4. Mme B... et M. A... ont été admis au bénéfice de l'aide juridictionnelle totale. Par suite, leur avocat peut se prévaloir des dispositions de l'article L. 761-1 du code de justice administrative et de l'article 37 de la loi du 10 juillet 1991. Il y a lieu, dans les circonstances de l'espèce de mettre à la charge de l'État, le versement de la somme de 1 200 euros à Me Le Verger dans les conditions fixées à l'article 37 de la loi du 10 juillet 1991.

D E C I D E

Article 1er : La requête du préfet d'Ille-et-Vilaine est rejetée.

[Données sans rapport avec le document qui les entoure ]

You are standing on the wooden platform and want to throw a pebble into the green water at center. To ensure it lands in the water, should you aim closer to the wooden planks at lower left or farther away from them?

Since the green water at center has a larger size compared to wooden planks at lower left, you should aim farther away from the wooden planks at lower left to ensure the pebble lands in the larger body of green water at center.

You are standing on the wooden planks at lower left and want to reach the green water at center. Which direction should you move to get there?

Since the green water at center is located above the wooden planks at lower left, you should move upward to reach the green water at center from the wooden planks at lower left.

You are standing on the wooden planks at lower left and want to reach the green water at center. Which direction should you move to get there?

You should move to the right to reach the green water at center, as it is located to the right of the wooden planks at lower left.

Article 2 : L'État versera à Me Le Verger la somme de 1 200 euros dans les conditions fixées aux articles 37 de la loi du 10 juillet 1991 et L. 761-1 du code de justice administrative.

Article 3 : Le présent arrêt sera notifié au ministre de l'intérieur, à Mme D... B... et à M. C... A....

Copie en sera adressée, pour information, au préfet d'Ille-et-Vilaine.

Délibéré après l'audience du 20 janvier 2022, à laquelle siégeaient :

- M. Salvi, président,

- Mme Brisson, présidente-assesseure,

- M. L'hirondel, premier conseiller.

Rendu public par mise à disposition du greffe le 4 février 2022.

La rapporteure,

C. BRISSON

Le président,

D. SALVI

La greffière,

A. MARTIN

La République mande et ordonne au ministre de l'intérieur en ce qui le concerne, et à tous huissiers de justice à ce requis en ce qui concerne les voies de droit commun contre les parties privées, de pourvoir à l'exécution de la présente décision.

N° 21NT020192


Synthèse
Tribunal : Cour administrative d'appel de Nantes
Formation : 3ème chambre
Numéro d'arrêt : 21NT02019
Date de la décision : 04/02/2022
Type d'affaire : Administrative
Type de recours : Excès de pouvoir

Composition du Tribunal
Président : M. SALVI
Rapporteur ?: Mme Christiane BRISSON
Rapporteur public ?: M. PONS
Avocat(s) : LE VERGER

Origine de la décision
Date de l'import : 15/02/2022
Fonds documentaire ?: Legifrance
Identifiant URN:LEX : urn:lex;fr;cour.administrative.appel.nantes;arret;2022-02-04;21nt02019 ?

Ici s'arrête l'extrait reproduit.